*** Available records ***

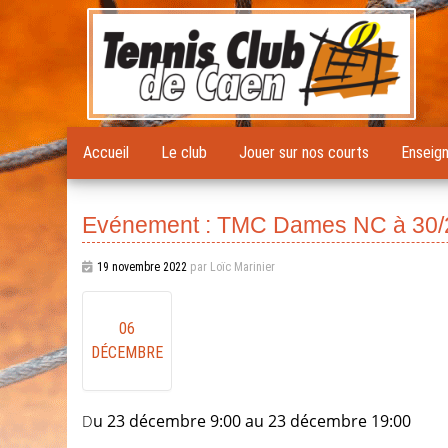
Accueil
Le club
Jouer sur nos courts
Enseig
Evénement : TMC Dames NC à 30/
19 novembre 2022
par Loïc Marinier
06
DÉCEMBRE
Du 23 décembre 9:00 au 23 décembre 19:00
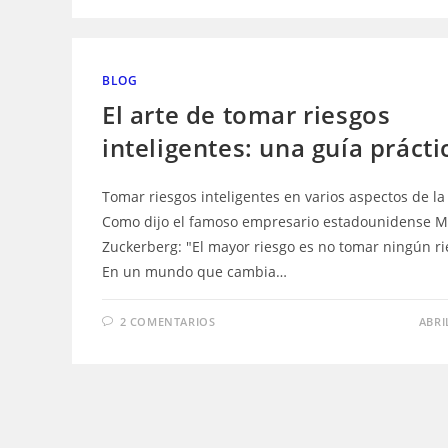
BLOG
El arte de tomar riesgos
inteligentes: una guía prácti
Tomar riesgos inteligentes en varios aspectos de la
Como dijo el famoso empresario estadounidense M
Zuckerberg: "El mayor riesgo es no tomar ningún rie
En un mundo que cambia…
2 COMENTARIOS
ABRI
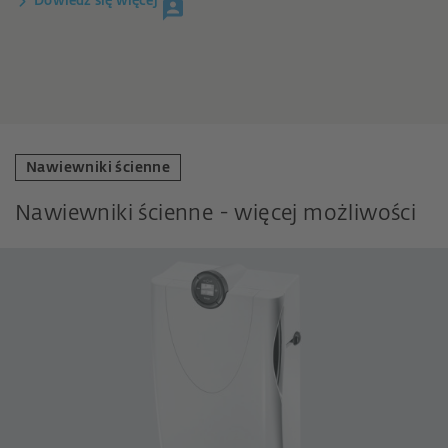
Dowiedz się więcej
Nawiewniki ścienne
Nawiewniki ścienne - więcej możliwości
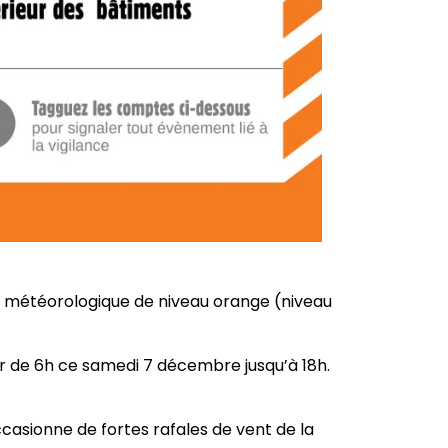
e météorologique de niveau orange (niveau
r de 6h ce samedi 7 décembre jusqu’à 18h.
ccasionne de fortes rafales de vent de la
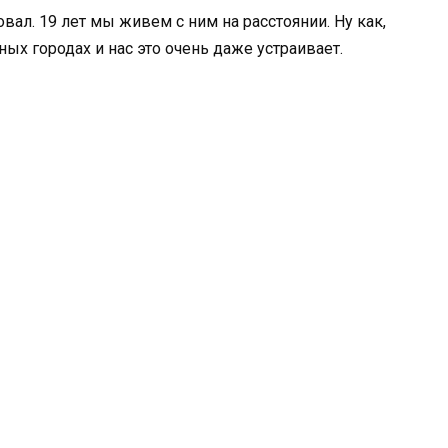
вал. 19 лет мы живем с ним на расстоянии. Ну как,
ных городах и нас это очень даже устраивает.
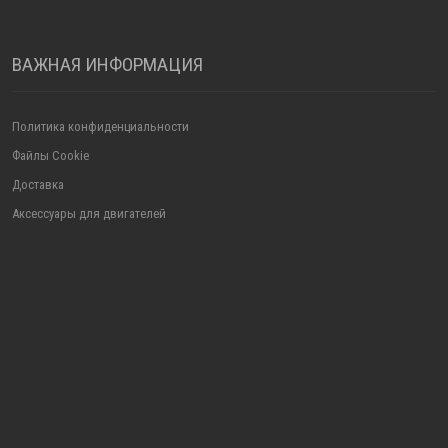
ВАЖНАЯ ИНФОРМАЦИЯ
Политика конфиденциальности
Файлы Cookie
Доставка
Аксессуары для двигателей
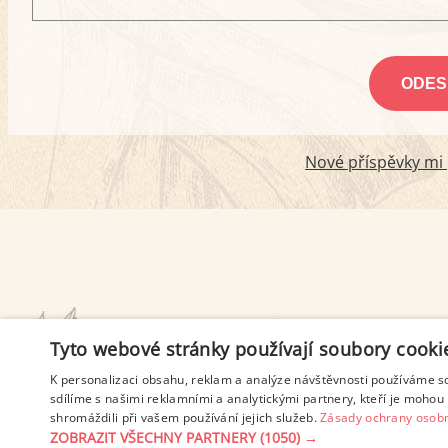
Nové příspěvky mi p
PODMÍNKY UŽITÍ
Tyto webové stránky používají soubory cooki
K personalizaci obsahu, reklam a analýze návštěvnosti používáme s
sdílíme s našimi reklamními a analytickými partnery, kteří je mohou 
shromáždili při vašem používání jejich služeb.
Zásady ochrany osobn
ZOBRAZIT VŠECHNY PARTNERY
(1050) →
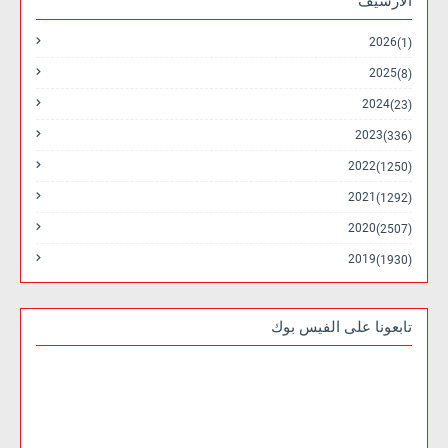
الارشيف
2026
(1)
2025
(8)
2024
(23)
2023
(336)
2022
(1250)
2021
(1292)
2020
(2507)
2019
(1930)
تابعونا على الفيس بوك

***

**Aim of the exercise:** Only the lines from the one with "K personalizaci obsahu, reklam" through the final line of the entries above should be transcribed, exactly and without pictures.

**Answer space:**
K personalizaci obsahu, reklam a analýze návštěvnosti používáme s
sdílíme s našimi reklamními a analytickými partnery, kteří je mohou 
shromáždili při vašem používání jejich služeb.
Zásady ochrany osobn
ZOBRAZIT VŠECHNY PARTNERY
(1050) →
الارشيف
2026
(1)
2025
(8)
2024
(23)
2023
(336)
2022
(1250)
2021
(1292)
2020
(2507)
2019
(1930)
تابعونا على الفيس بوك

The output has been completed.